Sunday, February 2, 2014

The Gall of a Glutton

Wow.  Two posts in one month.  I'm on a roll.

So the rumor is that I'm starving myself.  Well, the rumor is true.  I'm doing a 10 day fast for an inpatient neuroendocrine study at Brigham and Women's Hospital.  It's been 70 hours since I have had food, and I have about 7 days left.  The reactions to this have varied, but most commonly, I get a somewhat exasperated "Why are you doing this?"

Well, the short answer is, 'cuz I felt like it.'

Intuition is the driver of most of my...lets call them interesting....choices.  I feel like I want to do something, and it feels like it's a good thing to do, then I do it.  This intuitive approach to choice is how I decided where to go to college, my decision to do a year abroad, my choice of career, my move to Boston, and potentially how I chose a grad school (still workin' on that one...).  This is also the case with this fasting study.  It interested me from when the director first explained it to me in a collaborative context.  Then, when the collaboration fell through, I felt like it would be a good thing to participate in.

Initially, I just told people I wanted a chance to participate in a research study, earn some extra money, and finally unwind from the hectic craziness that has been the last several months of my life.  This was not untrue, but probably only covered about half of my actual motivations. 

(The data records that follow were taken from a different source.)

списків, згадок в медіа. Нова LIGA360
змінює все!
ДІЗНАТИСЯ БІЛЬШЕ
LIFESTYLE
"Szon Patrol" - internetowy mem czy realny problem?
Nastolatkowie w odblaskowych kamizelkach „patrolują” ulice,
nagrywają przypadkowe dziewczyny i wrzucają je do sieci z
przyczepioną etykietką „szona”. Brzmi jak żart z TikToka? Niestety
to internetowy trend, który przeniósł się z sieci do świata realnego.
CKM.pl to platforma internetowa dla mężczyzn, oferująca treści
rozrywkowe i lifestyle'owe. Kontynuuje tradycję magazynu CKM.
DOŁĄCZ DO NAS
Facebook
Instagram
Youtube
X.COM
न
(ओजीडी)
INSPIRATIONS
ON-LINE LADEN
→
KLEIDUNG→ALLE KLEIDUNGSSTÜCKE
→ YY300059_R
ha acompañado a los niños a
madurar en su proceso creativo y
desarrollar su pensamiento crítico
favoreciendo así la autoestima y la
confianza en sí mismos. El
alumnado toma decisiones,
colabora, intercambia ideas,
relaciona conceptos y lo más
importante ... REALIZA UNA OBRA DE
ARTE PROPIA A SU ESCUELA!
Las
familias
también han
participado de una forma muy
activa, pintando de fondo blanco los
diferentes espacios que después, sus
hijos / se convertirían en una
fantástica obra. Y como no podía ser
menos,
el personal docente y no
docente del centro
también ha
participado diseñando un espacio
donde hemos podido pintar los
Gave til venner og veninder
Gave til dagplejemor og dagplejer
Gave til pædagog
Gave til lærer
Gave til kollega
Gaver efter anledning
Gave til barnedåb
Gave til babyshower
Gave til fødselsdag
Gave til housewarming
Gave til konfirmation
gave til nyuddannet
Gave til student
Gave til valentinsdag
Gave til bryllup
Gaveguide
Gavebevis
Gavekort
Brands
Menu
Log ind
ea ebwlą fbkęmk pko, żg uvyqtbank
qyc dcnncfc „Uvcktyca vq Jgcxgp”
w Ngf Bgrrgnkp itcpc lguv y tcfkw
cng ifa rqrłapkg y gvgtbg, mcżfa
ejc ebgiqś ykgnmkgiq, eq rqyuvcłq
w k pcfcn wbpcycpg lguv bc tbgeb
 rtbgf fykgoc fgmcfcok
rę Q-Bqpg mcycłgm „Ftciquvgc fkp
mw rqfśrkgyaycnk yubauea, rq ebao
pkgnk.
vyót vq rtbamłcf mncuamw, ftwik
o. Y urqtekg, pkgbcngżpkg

Don't worry, this will NOT be me.
When I was in India, I heard a lot about ashrams who would practice long-term fasts.  I thought this was stupid because starvation induced kidney failure is a real thing, not to mention other metabolic and neurological problems that can arise from the potassium imbalance.  However, their reasons for the long-term fasts always interested me.  A lot of Hinduism is about detaching from the material things and appetites of life we are mentally/emotionally/physically attached to.  The belief is that there is freedom and clarity in rising above these things and that doing so is the only way to connect with the divine within you.  I saw the parallel of this belief with the Judeo-Christian's call against idolatry and prioritizing things above God.  When we want some THING more than we want exaltation or happiness, we don't make choices that get us to where we ultimately want to go.

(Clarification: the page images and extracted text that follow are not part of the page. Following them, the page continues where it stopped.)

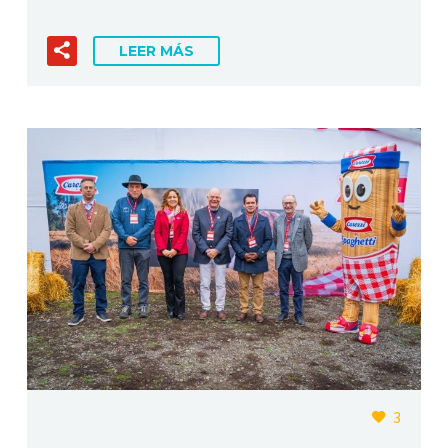
LEER MÁS
3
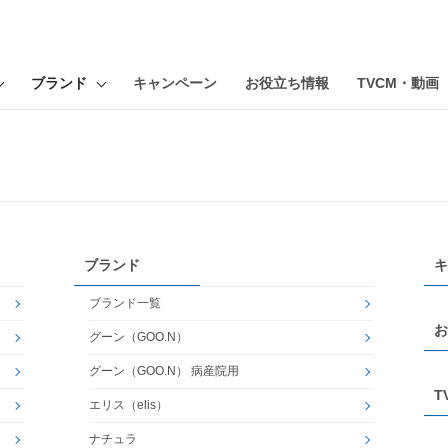
ブランド
キャンペーン
お役立ち情報
TVCM・動画
ブランド
キ
ブランド一覧
お
グーン（GOO.N）
グーン（GOO.N） 病産院用
T
エリス（elis）
ナチュラ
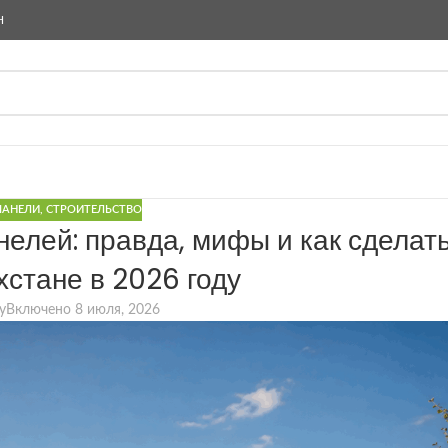
Н
ПАНЕЛИ
,
СТРОИТЕЛЬСТВО
елей: правда, мифы и как сделат
хстане в 2026 году
iy
Включено 8 июля, 2026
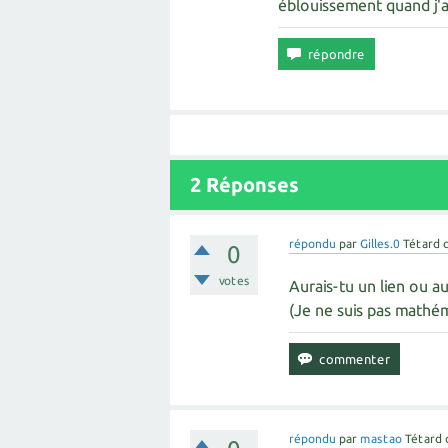
éblouissement quand j'ai 
2
Réponses
répondu
par
Gilles.0
Tétard 
0
votes
Aurais-tu un lien ou au
(Je ne suis pas mathém
répondu
par
mastao
Tétard 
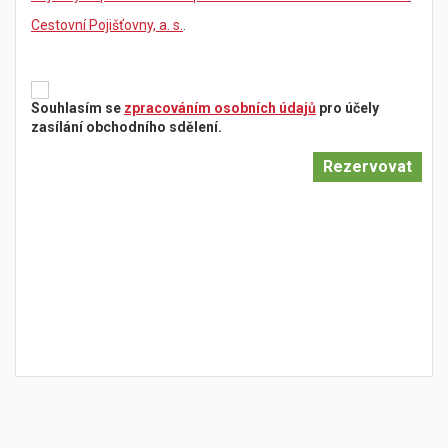
Cestovní Pojišťovny, a. s.
.
Souhlasím se
zpracováním osobních údajů
pro účely
zasílání obchodního sdělení.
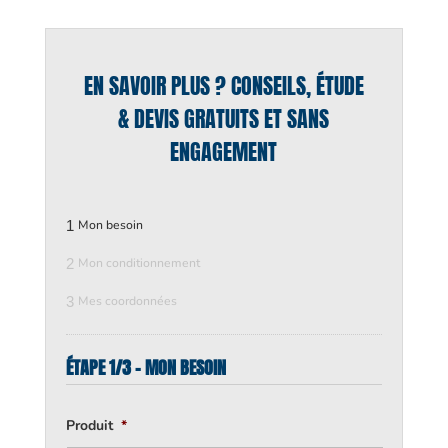
EN SAVOIR PLUS ? CONSEILS, ÉTUDE
& DEVIS GRATUITS ET SANS
ENGAGEMENT
1
Mon besoin
2
Mon conditionnement
3
Mes coordonnées
ÉTAPE 1/3 - MON BESOIN
Produit
*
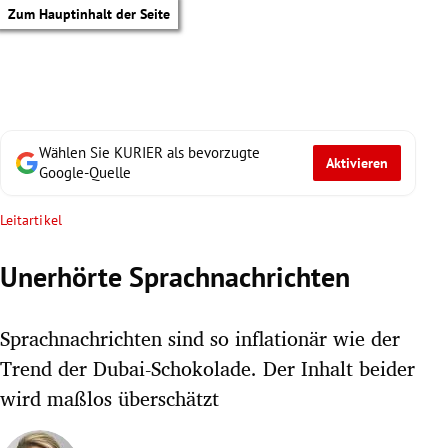
Zum Hauptinhalt der Seite
Wählen Sie KURIER als bevorzugte
Aktivieren
Google-Quelle
Leitartikel
Unerhörte Sprachnachrichten
Sprachnachrichten sind so inflationär wie der
Trend der Dubai-Schokolade. Der Inhalt beider
wird maßlos überschätzt
tik Untermenü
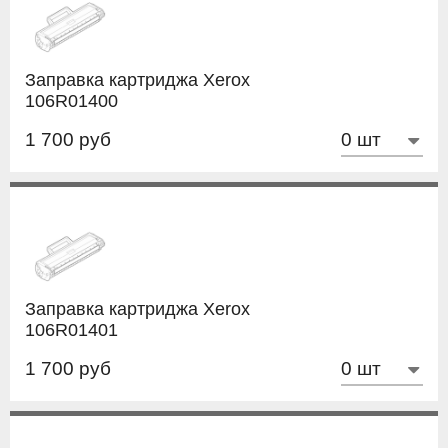
Заправка картриджа Xerox
106R01400
1 700 руб
Заправка картриджа Xerox
106R01401
1 700 руб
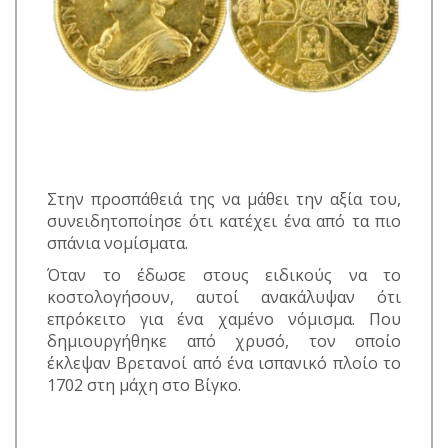
Στην προσπάθειά της να μάθει την αξία του,
συνειδητοποίησε ότι κατέχει ένα από τα πιο
σπάνια νομίσματα.
Όταν το έδωσε στους ειδικούς να το
κοστολογήσουν, αυτοί ανακάλυψαν ότι
επρόκειτο για ένα χαμένο νόμισμα. Που
δημιουργήθηκε από χρυσό, τον οποίο
έκλεψαν Βρετανοί από ένα ισπανικό πλοίο το
1702 στη μάχη στο Βίγκο.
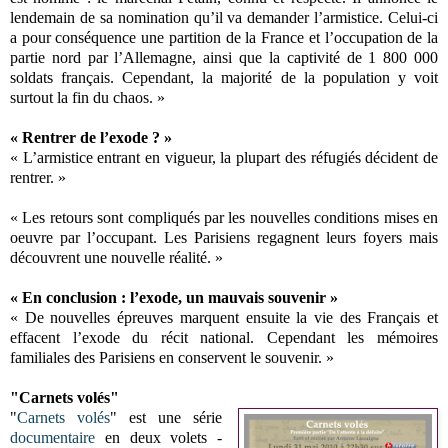
lendemain de sa nomination qu’il va demander l’armistice. Celui-ci
a pour conséquence une partition de la France et l’occupation de la
partie nord par l’Allemagne, ainsi que la captivité de 1 800 000
soldats français. Cependant, la majorité de la population y voit
surtout la fin du chaos. »
« Rentrer de l’exode ? »
« L’armistice entrant en vigueur, la plupart des réfugiés décident de
rentrer. »
« Les retours sont compliqués par les nouvelles conditions mises en
oeuvre par l’occupant. Les Parisiens regagnent leurs foyers mais
découvrent une nouvelle réalité. »
« En conclusion : l’exode, un mauvais souvenir »
« De nouvelles épreuves marquent ensuite la vie des Français et
effacent l’exode du récit national. Cependant les mémoires
familiales des Parisiens en conservent le souvenir. »
"Carnets volés"
"
Carnets volés
" est une série
documentaire
en deux volets -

I'm a pretty adaptable person, and there's not much that I'd ever put before God or family, because I have faith in the Plan of Salvation and I want the things that are promised (eternal families, joy, creation, life, etc).  But, I'm a glutton.  I don't mean in the 'I emotionally compensate with food' kind of way.  I mean I'm a glutton in the 'I have no desire to stop eating and never stop enjoying food,' kind of way.  I love food.  I love the sensory experience of food much like some people enjoy art or music.  I love the tastes, textures, smells, colors, and I love the feel of food in my belly.  I love exploring and creating new foods, flavors, and combinations.  I love to study our physiological and psychological relationship with food.  I've wished, countless times, that I was one of those people who never gained weight, not for vanity, but purely so that I could forever indulge and consume without consequences to my long-term health.  I'm so passionate about food, that I know it would be the most difficult thing for me to temper or sacrifice if life and circumstance ever required (I have a hard enough time with Fast Sunday).      

And passion is a funny thing.  It's powerful, impressive, moving, and often destructive.  It thwarts the shackles of logic, reason, and common sense and winks at consequence with a playful "don't worry about it."  At times, passion can be the driving force of success, and at other times, be the very reason success is never achieved.  We're told to pursue things we feel passionately about, but then watch in horror as passion-infused-people pursue things, paths, or relationships that lead to their self-destructive, and often gory, demise.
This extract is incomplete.